The results from this study have some important implications regarding the impact of the recent global financial crisis on the performance of the Nigerian capital Market. The dummy variable for global financial crisis was not statistically significant. This is an indication that the global financial crisis did not have a severe negative impact on the Nigerian Capital Market. This result suggests a validation of the null hypothesis that the recent global financial crisis does not have a severe negative impact on the performance of the Nigerian Capital market.
Several factors accounts for this development.
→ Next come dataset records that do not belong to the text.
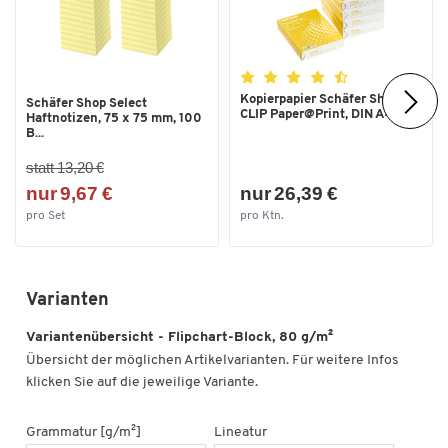
Kopierpapier Schäfer Shop
Schäfer Shop Select
CLIP Paper@Print, DIN A4...
Haftnotizen, 75 x 75 mm, 100
B...
statt 13,20 €
nur 9,67 €
nur 26,39 €
pro Set
pro Ktn.
Varianten
Variantenübersicht - Flipchart-Block, 80 g/m²
Übersicht der möglichen Artikelvarianten. Für weitere Infos
klicken Sie auf die jeweilige Variante.
Grammatur [g/m²]
Lineatur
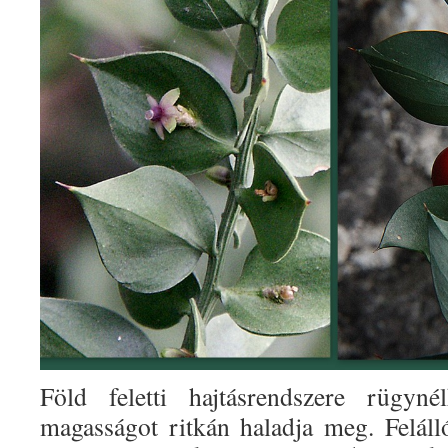
Föld feletti hajtásrendszere rügy
magasságot ritkán haladja meg. Feláll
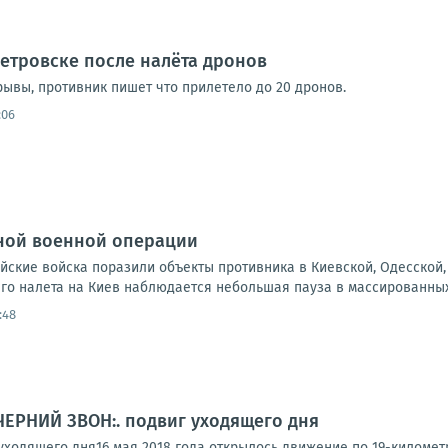
етровске после налёта дронов
ывы, противник пишет что прилетело до 20 дронов.
:06
ной военной операции
ийские войска поразили объекты противника в Киевской, Одесской
го налета на Киев наблюдается небольшая пауза в массированных.
:48
ЧЕРНИЙ ЗВОН:. подвиг уходящего дня
ходящего дня16 мая 2018 года открылось движение по 19-километ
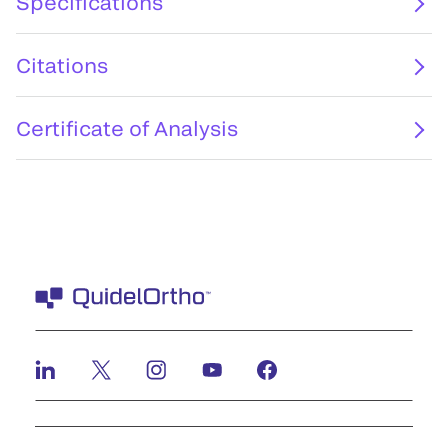
Specifications
Citations
Certificate of Analysis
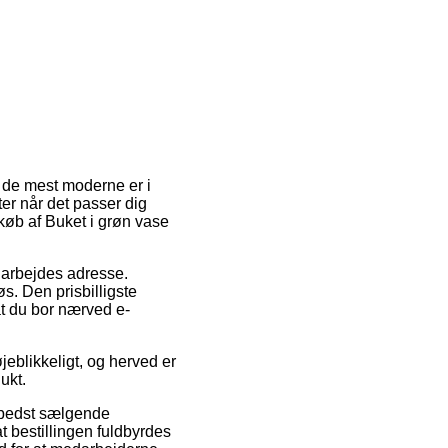
af de mest moderne er i
kter når det passer dig
 køb af Buket i grøn vase
t arbejdes adresse.
s. Den prisbilligste
at du bor nærved e-
eblikkeligt, og herved er
ukt.
 bedst sælgende
t bestillingen fuldbyrdes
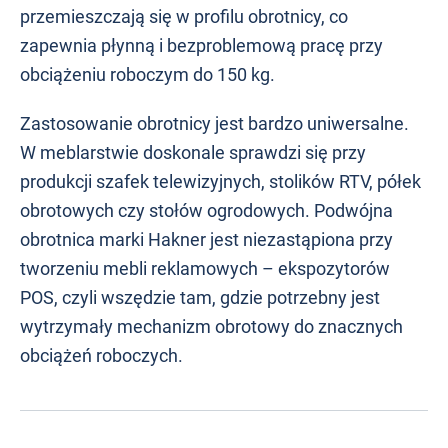
przemieszczają się w profilu obrotnicy, co
zapewnia płynną i bezproblemową pracę przy
obciążeniu roboczym do 150 kg.
Zastosowanie obrotnicy jest bardzo uniwersalne.
W meblarstwie doskonale sprawdzi się przy
produkcji szafek telewizyjnych, stolików RTV, półek
obrotowych czy stołów ogrodowych. Podwójna
obrotnica marki Hakner jest niezastąpiona przy
tworzeniu mebli reklamowych – ekspozytorów
POS, czyli wszędzie tam, gdzie potrzebny jest
wytrzymały mechanizm obrotowy do znacznych
obciążeń roboczych.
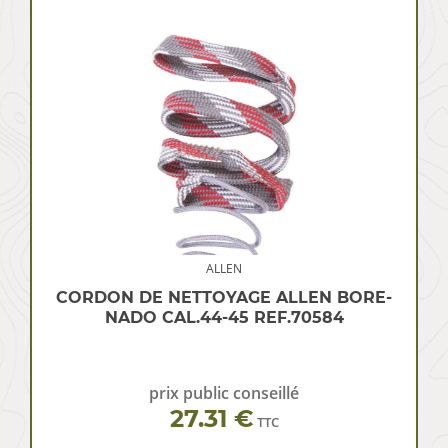
ALLEN
CORDON DE NETTOYAGE ALLEN BORE-
NADO CAL.44-45 REF.70584
prix public conseillé
27.31 €
TTC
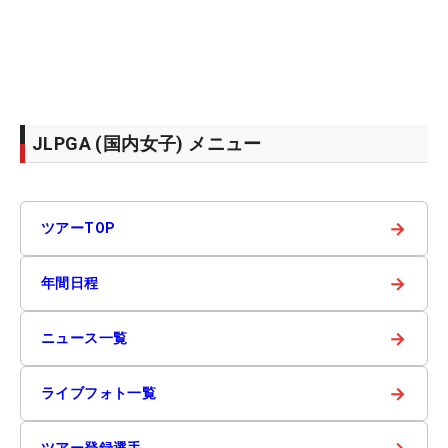
JLPGA (国内女子) メニュー
→
ツアーTOP
→
年間日程
→
ニュース一覧
→
ライブフォト一覧
ツアー登録選手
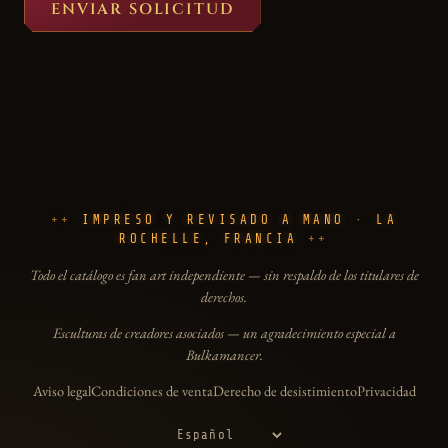
ENVIAR SOLICITUD
IMPRESO Y REVISADO A MANO · LA
ROCHELLE, FRANCIA
Todo el catálogo es fan art independiente — sin respaldo de los titulares de
derechos.
Esculturas de creadores asociados — un agradecimiento especial a
Bulkamancer.
Aviso legal
Condiciones de venta
Derecho de desistimiento
Privacidad
Idioma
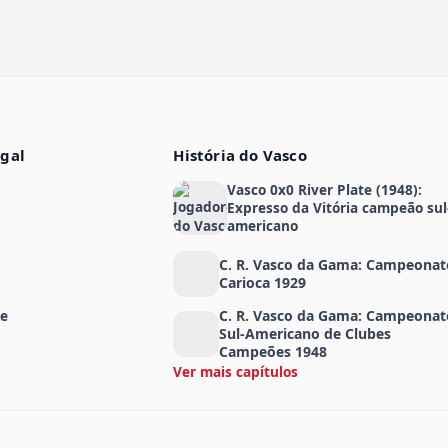
egal
História do Vasco
Vasco 0x0 River Plate (1948):
Expresso da Vitória campeão sul
americano
C. R. Vasco da Gama: Campeonat
Carioca 1929
de
C. R. Vasco da Gama: Campeonat
Sul-Americano de Clubes
Campeões 1948
Ver mais capítulos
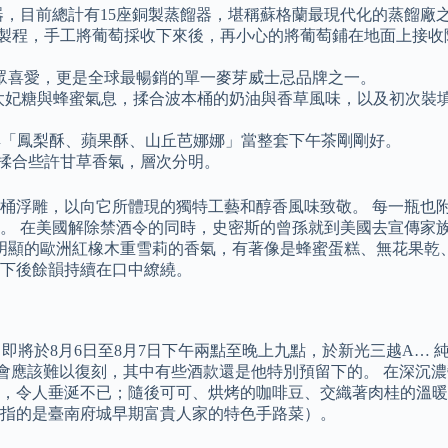
蒸餾器，目前總計有15座銅製蒸餾器，堪稱蘇格蘭最現代化的蒸餾廠
傳統製程，手工將葡萄採收下來後，再小心的將葡萄鋪在地面上接
眾喜愛，更是全球最暢銷的單一麥芽威士忌品牌之一。
的濃鬱太妃糖與蜂蜜氣息，揉合波本桶的奶油與香草風味，以及初
典「鳳梨酥、蘋果酥、山丘芭娜娜」當整套下午茶剛剛好。
，揉合些許甘草香氣，層次分明。
向它所體現的獨特工藝和醇香風味致敬。 每一瓶也附有 Naked M
。 在美國解除禁酒令的同時，史密斯的曾孫就到美國去宣傳家族
有著明顯的歐洲紅橡木重雪莉的香氣，有著像是蜂蜜蛋糕、無花果
下後餘韻持續在口中繚繞。
」，即將於8月6日至8月7日下午兩點至晚上九點，於新光三越A…
威品酒會應該難以復刻，其中有些酒款還是他特別預留下的。 在深
，令人垂涎不已；隨後可可、烘烤的咖啡豆、交織著肉桂的溫暖
指的是臺南府城早期富貴人家的特色手路菜）。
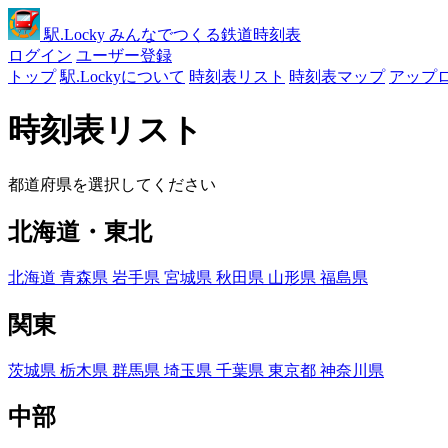
駅
.Locky
みんなでつくる鉄道時刻表
ログイン
ユーザー登録
トップ
駅.Lockyについて
時刻表リスト
時刻表マップ
アップ
時刻表リスト
都道府県を選択してください
北海道・東北
北海道
青森県
岩手県
宮城県
秋田県
山形県
福島県
関東
茨城県
栃木県
群馬県
埼玉県
千葉県
東京都
神奈川県
中部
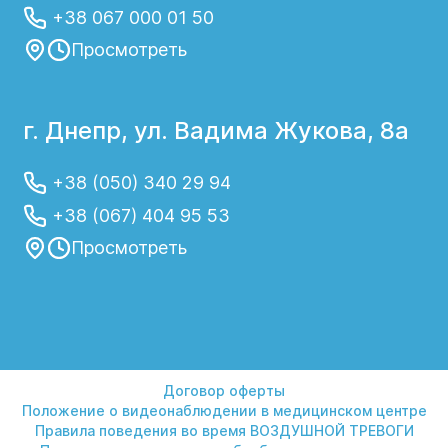
+38 067 000 01 50
Просмотреть
г. Днепр, ул. Вадима Жукова, 8а
+38 (050) 340 29 94
+38 (067) 404 95 53
Просмотреть
Договор оферты
Положение о видеонаблюдении в медицинском центре
Правила поведения во время ВОЗДУШНОЙ ТРЕВОГИ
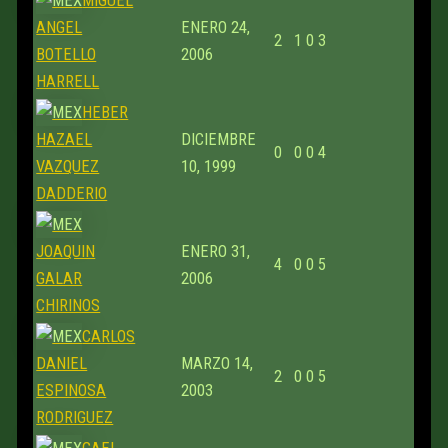
MIGUEL
ANGEL
ENERO 24,
2
1
0
3
BOTELLO
2006
HARRELL
HEBER
HAZAEL
DICIEMBRE
0
0
0
4
VAZQUEZ
10, 1999
DADDERIO
JOAQUIN
ENERO 31,
4
0
0
5
GALAR
2006
CHIRINOS
CARLOS
DANIEL
MARZO 14,
2
0
0
5
ESPINOSA
2003
RODRIGUEZ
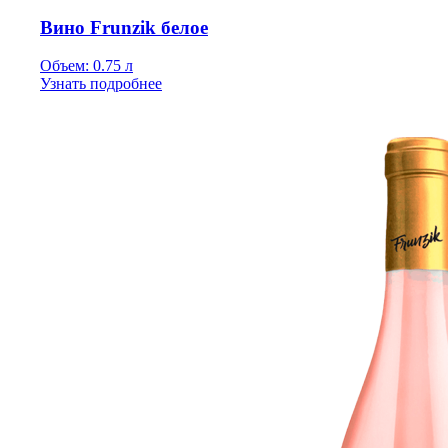
Вино Frunzik белое
Объем: 0.75 л
Узнать подробнее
First, Nigeria is a mono-economy with crude oil as a major source of earnings. The global financial crisis adversely affected mostly industrialized and emerging economies with diverse production base whose capital markets were globally integrated. Another plausible reason for this could be the strategic decisions taken by the Central Bank of Nigeria which includes theinjection of liquidity into the capital market by the Central Bank of Nigeria (CBN) during the early period of the crisis.
The findings of this study should not be a cause for celebration for the relevant authorities in Nigeria; rather, it constitutes a source for worry for a country like Nigeria. This is because there is a potential danger of relying on only one major source of foreign exchange for a country. In short, the Nigerian budget is usually tied to a particular price of crude oil and when the prices of crude fell in the global market due to the economic meltdown, the budget was systematically reduced.
This trend, if allowed to persist, will have a significant adverse effect on the entire economy. This therefore calls for the need of the Federal Government to be more committed to infrastructural development especially in the Manufacturing and Power sectors respectively as this will help to cushion the effect of shocks or breakdowns in one sector on the entire economy.
The recent reforms in the Nigerian banking sector could be seen as “a stitch in time”. Probably, the current trends in the Nigerian capital markets simply could be
“a tip of the iceberg” if not for the reforms which came at the time it was needed most in the country. Thus, much still need to be done. The recent losses recorded by the nationalized banks under the Sanusi regime (present CBN Governor) is an indication that all is yet to be well with the banking sector. We must not forget that most of the activities of the Nigerian Stock Exchange are directly and indirectly dominated by trends in the Nigerian banking sector.
At the international level, there is need for a reform in the financial structure of integrated markets such that lapses in any single market can easily be checkmated and if possible corrected to avoid the kind of chain reaction that was recently experienced resulting from the happenings in the US sub prime mortgage market.
Efforts must be made by the CBN and other regulatory bodies to ensure that reforms are in place to see that since our stock market is dominated by the activities of banks in Nigeria, the operations of Nigerian banks must not depend heavily on foreign borrowing. This will to some extent checkmate the effect of credit crunch in advanced countries on the Nigerian economy.